Гонимый испанцами Джакомо, вступив в тайное общество, из простого рыбака превратился в прославленного разбойника, любимого героя жителей окрестных деревень, разбросанных по склонам Этны. И надо сказать, он прекрасно справлялся с ролью защитника отечества.
– Она прибыла одна? – спросил Фульвио.
– Ее сопровождает несколько слуг, один гигант по имени Бизантен и один лилипут, ну, то есть карлик, монсеньор…
– Под каким именем они высадились на берег?
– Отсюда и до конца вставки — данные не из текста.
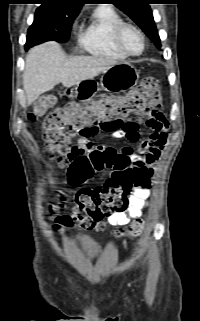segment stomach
I'll return each instance as SVG.
<instances>
[{
	"label": "stomach",
	"instance_id": "stomach-1",
	"mask_svg": "<svg viewBox=\"0 0 200 321\" xmlns=\"http://www.w3.org/2000/svg\"><path fill=\"white\" fill-rule=\"evenodd\" d=\"M139 80L137 69L130 63H117L102 72L100 83L88 79L77 85L68 87L65 95L76 99H88L97 91L103 89L108 92L124 91L134 87Z\"/></svg>",
	"mask_w": 200,
	"mask_h": 321
}]
</instances>
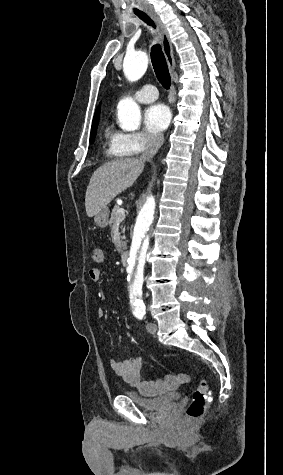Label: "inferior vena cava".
Instances as JSON below:
<instances>
[{
    "label": "inferior vena cava",
    "mask_w": 283,
    "mask_h": 475,
    "mask_svg": "<svg viewBox=\"0 0 283 475\" xmlns=\"http://www.w3.org/2000/svg\"><path fill=\"white\" fill-rule=\"evenodd\" d=\"M164 144V134L162 132H148L147 134V146L144 154L141 156V160H147L150 162L151 158L156 156L159 148Z\"/></svg>",
    "instance_id": "1"
}]
</instances>
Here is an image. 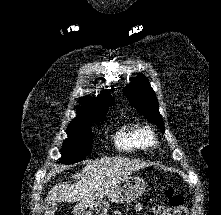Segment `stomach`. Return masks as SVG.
<instances>
[{
  "label": "stomach",
  "instance_id": "stomach-1",
  "mask_svg": "<svg viewBox=\"0 0 221 215\" xmlns=\"http://www.w3.org/2000/svg\"><path fill=\"white\" fill-rule=\"evenodd\" d=\"M146 188L143 178L128 176L112 190L107 199H101L94 203H78L73 212L75 215H107L109 203H131L140 197Z\"/></svg>",
  "mask_w": 221,
  "mask_h": 215
}]
</instances>
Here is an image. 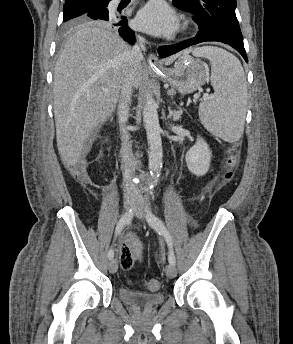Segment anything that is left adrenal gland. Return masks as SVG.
Listing matches in <instances>:
<instances>
[{
	"label": "left adrenal gland",
	"instance_id": "a2214340",
	"mask_svg": "<svg viewBox=\"0 0 293 344\" xmlns=\"http://www.w3.org/2000/svg\"><path fill=\"white\" fill-rule=\"evenodd\" d=\"M168 110H169V118H172L174 121H177L181 118V115H182L181 109L178 111H172L169 107Z\"/></svg>",
	"mask_w": 293,
	"mask_h": 344
}]
</instances>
– Синьора Тринита Орландо.
– Тринита Орландо, – повторил Фульвио.
Он задумался, потом снова обратился к гонцу, который мял шапку в руках, ожидая его распоряжений.
– Можешь ли ты описать мне эту даму?
– Конечно, монсеньор… По распоряжению Марии Соленара я последовал за этой дамой, как только она сошла с корабля, приплывшего под венецианским флагом. Она остановилась в маленьком доме, рядом с монастырем капуцинов. Я встал на паперти церкви Санта Лючия, откуда и наблюдал за окном и за маленьким садом. У дамы черные волосы, она всегда одета во все черное и часто носит густую вуаль. Я, однако, смог увидеть ее лицо, очень, кстати, красивое. Монсеньор будет, наверное, надо мной смеяться, но у этой женщины такие черные глаза и такие красные губы на совершенно белом лице, что я даже испугался…
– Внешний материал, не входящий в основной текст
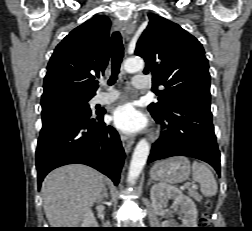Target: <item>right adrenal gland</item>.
Segmentation results:
<instances>
[{"instance_id": "2a0ac1e0", "label": "right adrenal gland", "mask_w": 252, "mask_h": 231, "mask_svg": "<svg viewBox=\"0 0 252 231\" xmlns=\"http://www.w3.org/2000/svg\"><path fill=\"white\" fill-rule=\"evenodd\" d=\"M104 198H105V199L108 198V193H107V188H106V186L104 187L102 194H100L99 200H103Z\"/></svg>"}]
</instances>
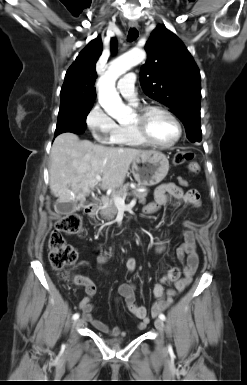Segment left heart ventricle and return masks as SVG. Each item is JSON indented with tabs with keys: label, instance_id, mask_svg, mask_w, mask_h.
<instances>
[{
	"label": "left heart ventricle",
	"instance_id": "1",
	"mask_svg": "<svg viewBox=\"0 0 247 385\" xmlns=\"http://www.w3.org/2000/svg\"><path fill=\"white\" fill-rule=\"evenodd\" d=\"M136 121V116L133 123ZM149 136L158 143H169L176 137L177 129L174 122L162 112H152L146 120Z\"/></svg>",
	"mask_w": 247,
	"mask_h": 385
}]
</instances>
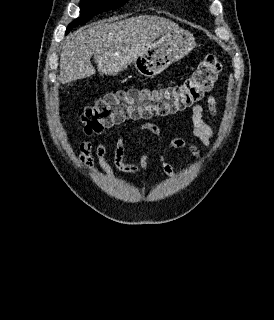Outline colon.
<instances>
[{"label":"colon","mask_w":274,"mask_h":320,"mask_svg":"<svg viewBox=\"0 0 274 320\" xmlns=\"http://www.w3.org/2000/svg\"><path fill=\"white\" fill-rule=\"evenodd\" d=\"M221 72V63L208 53L191 77L169 87L120 89L85 106L80 120L89 134H98L127 120L163 116L181 111L204 98Z\"/></svg>","instance_id":"colon-1"}]
</instances>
Глядя на сурового Джакомо, трудно было представить, что он может чего-то бояться. Он тем не менее торопливо перекрестился большим пальцем, как это принято у сицилийцев.
Вопреки опасениям маффиозо, Фульвио и не думал над ним смеяться. Он сделал несколько шагов по своему кабинету с выходом на балкон, который нависал над морем и над террасами садов.
Лицо князя напряглось, когда он увидел сверху отяжелевшую фигуру Зефирины в розовом платье. Под руку с мадемуазель Плюш она прогуливалась среди магнолий.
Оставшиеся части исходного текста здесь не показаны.